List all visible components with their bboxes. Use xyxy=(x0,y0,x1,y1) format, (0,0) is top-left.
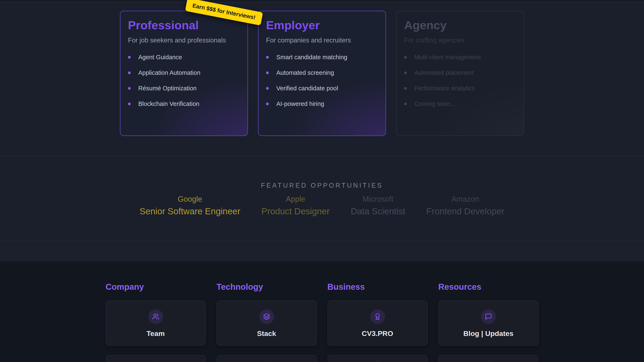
feature-label: Automated screening xyxy=(276,69,334,76)
footer-column-resources: Resources Blog | Updates xyxy=(438,282,538,362)
job-company: Amazon xyxy=(426,195,504,203)
job-role: Senior Software Engineer xyxy=(140,206,240,216)
feature-item: Automated screening xyxy=(266,69,378,76)
featured-section-title: FEATURED OPPORTUNITIES xyxy=(0,157,644,189)
bullet-dot-icon xyxy=(266,56,269,59)
footer-card-label: Blog | Updates xyxy=(463,330,513,338)
footer-column-business: Business CV3.PRO xyxy=(328,282,428,362)
footer-card-label: CV3.PRO xyxy=(362,330,393,338)
feature-item: Performance analytics xyxy=(404,85,516,92)
card-title: Agency xyxy=(404,19,516,32)
footer-card-team[interactable]: Team xyxy=(106,300,206,346)
footer-card-label: Team xyxy=(146,330,164,338)
card-title: Professional xyxy=(128,19,240,32)
feature-item: Résumé Optimization xyxy=(128,85,240,92)
bullet-dot-icon xyxy=(128,103,131,105)
featured-jobs-row: Google Senior Software Engineer Apple Pr… xyxy=(0,195,644,217)
feature-item: Multi-client management xyxy=(404,54,516,61)
layers-icon xyxy=(259,309,274,324)
feature-label: Coming soon... xyxy=(414,100,456,107)
footer-columns: Company Team Technology xyxy=(0,261,644,362)
feature-item: Blockchain Verification xyxy=(128,100,240,107)
feature-label: Multi-client management xyxy=(414,54,481,61)
footer: Company Team Technology xyxy=(0,261,644,362)
bullet-dot-icon xyxy=(404,103,407,105)
pricing-section: Professional For job seekers and profess… xyxy=(0,2,644,156)
card-subtitle: For job seekers and professionals xyxy=(128,36,240,44)
feature-item: Smart candidate matching xyxy=(266,54,378,61)
job-role: Data Scientist xyxy=(350,206,405,216)
feature-label: Résumé Optimization xyxy=(138,85,196,92)
job-role: Product Designer xyxy=(262,206,330,216)
feature-item: Automated placement xyxy=(404,69,516,76)
bullet-dot-icon xyxy=(266,87,269,90)
feature-list: Agent Guidance Application Automation Ré… xyxy=(128,54,240,107)
feature-item: AI-powered hiring xyxy=(266,100,378,107)
footer-card-partial[interactable] xyxy=(438,355,538,362)
users-icon xyxy=(148,309,163,324)
feature-item: Verified candidate pool xyxy=(266,85,378,92)
card-subtitle: For staffing agencies xyxy=(404,36,516,44)
card-title: Employer xyxy=(266,19,378,32)
card-subtitle: For companies and recruiters xyxy=(266,36,378,44)
pricing-card-agency-disabled: Agency For staffing agencies Multi-clien… xyxy=(396,11,524,136)
featured-opportunities-section: FEATURED OPPORTUNITIES Google Senior Sof… xyxy=(0,157,644,241)
bullet-dot-icon xyxy=(266,103,269,105)
pricing-card-employer[interactable]: Employer For companies and recruiters Sm… xyxy=(258,11,386,136)
footer-card-partial[interactable] xyxy=(216,355,317,362)
section-top-border xyxy=(0,0,644,2)
pricing-card-professional[interactable]: Professional For job seekers and profess… xyxy=(120,11,248,136)
bullet-dot-icon xyxy=(266,71,269,74)
pricing-landing-page: Earn $$$ for Interviews! Professional Fo… xyxy=(0,0,644,362)
bullet-dot-icon xyxy=(128,56,131,59)
featured-job-google[interactable]: Google Senior Software Engineer xyxy=(140,195,240,217)
featured-job-apple[interactable]: Apple Product Designer xyxy=(262,195,330,217)
job-company: Microsoft xyxy=(350,195,405,203)
feature-list: Multi-client management Automated placem… xyxy=(404,54,516,107)
footer-column-header: Resources xyxy=(438,282,538,292)
footer-card-partial[interactable] xyxy=(106,355,206,362)
footer-column-header: Business xyxy=(328,282,428,292)
feature-label: Verified candidate pool xyxy=(276,85,338,92)
feature-item: Application Automation xyxy=(128,69,240,76)
footer-card-partial[interactable] xyxy=(328,355,428,362)
bullet-dot-icon xyxy=(128,87,131,90)
pricing-cards-row: Professional For job seekers and profess… xyxy=(0,2,644,136)
feature-label: AI-powered hiring xyxy=(276,100,324,107)
bullet-dot-icon xyxy=(404,87,407,90)
award-icon xyxy=(370,309,385,324)
feature-label: Application Automation xyxy=(138,69,200,76)
spacer-band xyxy=(0,241,644,261)
feature-item: Agent Guidance xyxy=(128,54,240,61)
job-role: Frontend Developer xyxy=(426,206,504,216)
feature-label: Automated placement xyxy=(414,69,474,76)
bullet-dot-icon xyxy=(404,56,407,59)
footer-card-label: Stack xyxy=(257,330,276,338)
feature-list: Smart candidate matching Automated scree… xyxy=(266,54,378,107)
feature-item: Coming soon... xyxy=(404,100,516,107)
job-company: Apple xyxy=(262,195,330,203)
footer-card-cv3pro[interactable]: CV3.PRO xyxy=(328,300,428,346)
featured-job-microsoft[interactable]: Microsoft Data Scientist xyxy=(350,195,405,217)
feature-label: Agent Guidance xyxy=(138,54,182,61)
job-company: Google xyxy=(140,195,240,203)
footer-column-header: Technology xyxy=(216,282,317,292)
feature-label: Blockchain Verification xyxy=(138,100,199,107)
featured-job-amazon[interactable]: Amazon Frontend Developer xyxy=(426,195,504,217)
footer-column-header: Company xyxy=(106,282,206,292)
feature-label: Performance analytics xyxy=(414,85,475,92)
bullet-dot-icon xyxy=(404,71,407,74)
message-square-icon xyxy=(481,309,496,324)
feature-label: Smart candidate matching xyxy=(276,54,347,61)
footer-column-technology: Technology Stack xyxy=(216,282,317,362)
footer-column-company: Company Team xyxy=(106,282,206,362)
bullet-dot-icon xyxy=(128,71,131,74)
footer-card-stack[interactable]: Stack xyxy=(216,300,317,346)
footer-card-blog[interactable]: Blog | Updates xyxy=(438,300,538,346)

□ □ □ □ □ □ □

Please write the data out again exactly, but do not carry over the pictures.

▶ [RESULT OF THIS TASK]:
List all visible components with their bboxes. Use xyxy=(x0,y0,x1,y1) format, (0,0) is top-left.
feature-label: Automated screening xyxy=(276,69,334,76)
footer-column-resources: Resources Blog | Updates xyxy=(438,282,538,362)
job-company: Amazon xyxy=(426,195,504,203)
job-role: Senior Software Engineer xyxy=(140,206,240,216)
feature-item: Automated screening xyxy=(266,69,378,76)
featured-section-title: FEATURED OPPORTUNITIES xyxy=(0,157,644,189)
bullet-dot-icon xyxy=(266,56,269,59)
footer-card-label: Blog | Updates xyxy=(463,330,513,338)
footer-column-business: Business CV3.PRO xyxy=(328,282,428,362)
footer-card-label: CV3.PRO xyxy=(362,330,393,338)
feature-item: Performance analytics xyxy=(404,85,516,92)
card-title: Agency xyxy=(404,19,516,32)
footer-card-team[interactable]: Team xyxy=(106,300,206,346)
footer-card-label: Team xyxy=(146,330,164,338)
card-title: Professional xyxy=(128,19,240,32)
feature-item: Résumé Optimization xyxy=(128,85,240,92)
bullet-dot-icon xyxy=(128,103,131,105)
featured-jobs-row: Google Senior Software Engineer Apple Pr… xyxy=(0,195,644,217)
feature-item: Multi-client management xyxy=(404,54,516,61)
layers-icon xyxy=(259,309,274,324)
feature-label: Coming soon... xyxy=(414,100,456,107)
footer-columns: Company Team Technology xyxy=(0,261,644,362)
feature-item: Blockchain Verification xyxy=(128,100,240,107)
feature-label: Multi-client management xyxy=(414,54,481,61)
footer: Company Team Technology xyxy=(0,261,644,362)
bullet-dot-icon xyxy=(404,103,407,105)
pricing-section: Professional For job seekers and profess… xyxy=(0,2,644,156)
card-subtitle: For job seekers and professionals xyxy=(128,36,240,44)
feature-item: Smart candidate matching xyxy=(266,54,378,61)
job-role: Data Scientist xyxy=(350,206,405,216)
feature-label: Résumé Optimization xyxy=(138,85,196,92)
job-role: Product Designer xyxy=(262,206,330,216)
feature-item: Automated placement xyxy=(404,69,516,76)
bullet-dot-icon xyxy=(266,87,269,90)
feature-list: Agent Guidance Application Automation Ré… xyxy=(128,54,240,107)
feature-item: AI-powered hiring xyxy=(266,100,378,107)
footer-card-partial[interactable] xyxy=(438,355,538,362)
users-icon xyxy=(148,309,163,324)
feature-item: Verified candidate pool xyxy=(266,85,378,92)
card-subtitle: For staffing agencies xyxy=(404,36,516,44)
card-title: Employer xyxy=(266,19,378,32)
card-subtitle: For companies and recruiters xyxy=(266,36,378,44)
pricing-card-agency-disabled: Agency For staffing agencies Multi-clien… xyxy=(396,11,524,136)
featured-opportunities-section: FEATURED OPPORTUNITIES Google Senior Sof… xyxy=(0,157,644,241)
bullet-dot-icon xyxy=(266,103,269,105)
pricing-card-employer[interactable]: Employer For companies and recruiters Sm… xyxy=(258,11,386,136)
footer-card-partial[interactable] xyxy=(216,355,317,362)
section-top-border xyxy=(0,0,644,2)
pricing-card-professional[interactable]: Professional For job seekers and profess… xyxy=(120,11,248,136)
bullet-dot-icon xyxy=(266,71,269,74)
pricing-landing-page: Earn $$$ for Interviews! Professional Fo… xyxy=(0,0,644,362)
bullet-dot-icon xyxy=(128,56,131,59)
featured-job-google[interactable]: Google Senior Software Engineer xyxy=(140,195,240,217)
featured-job-apple[interactable]: Apple Product Designer xyxy=(262,195,330,217)
job-company: Microsoft xyxy=(350,195,405,203)
feature-list: Multi-client management Automated placem… xyxy=(404,54,516,107)
footer-column-header: Resources xyxy=(438,282,538,292)
footer-card-partial[interactable] xyxy=(106,355,206,362)
footer-column-header: Business xyxy=(328,282,428,292)
feature-label: Verified candidate pool xyxy=(276,85,338,92)
feature-item: Application Automation xyxy=(128,69,240,76)
footer-card-partial[interactable] xyxy=(328,355,428,362)
bullet-dot-icon xyxy=(128,87,131,90)
pricing-cards-row: Professional For job seekers and profess… xyxy=(0,2,644,136)
feature-label: AI-powered hiring xyxy=(276,100,324,107)
bullet-dot-icon xyxy=(404,87,407,90)
award-icon xyxy=(370,309,385,324)
feature-label: Application Automation xyxy=(138,69,200,76)
spacer-band xyxy=(0,241,644,261)
feature-item: Agent Guidance xyxy=(128,54,240,61)
job-role: Frontend Developer xyxy=(426,206,504,216)
feature-label: Automated placement xyxy=(414,69,474,76)
bullet-dot-icon xyxy=(404,56,407,59)
footer-card-label: Stack xyxy=(257,330,276,338)
feature-list: Smart candidate matching Automated scree… xyxy=(266,54,378,107)
feature-item: Coming soon... xyxy=(404,100,516,107)
job-company: Apple xyxy=(262,195,330,203)
footer-card-cv3pro[interactable]: CV3.PRO xyxy=(328,300,428,346)
featured-job-microsoft[interactable]: Microsoft Data Scientist xyxy=(350,195,405,217)
feature-label: Agent Guidance xyxy=(138,54,182,61)
job-company: Google xyxy=(140,195,240,203)
footer-column-header: Technology xyxy=(216,282,317,292)
feature-label: Blockchain Verification xyxy=(138,100,199,107)
featured-job-amazon[interactable]: Amazon Frontend Developer xyxy=(426,195,504,217)
footer-column-header: Company xyxy=(106,282,206,292)
feature-label: Performance analytics xyxy=(414,85,475,92)
bullet-dot-icon xyxy=(404,71,407,74)
message-square-icon xyxy=(481,309,496,324)
feature-label: Smart candidate matching xyxy=(276,54,347,61)
footer-column-technology: Technology Stack xyxy=(216,282,317,362)
footer-column-company: Company Team xyxy=(106,282,206,362)
bullet-dot-icon xyxy=(128,71,131,74)
footer-card-stack[interactable]: Stack xyxy=(216,300,317,346)
footer-card-blog[interactable]: Blog | Updates xyxy=(438,300,538,346)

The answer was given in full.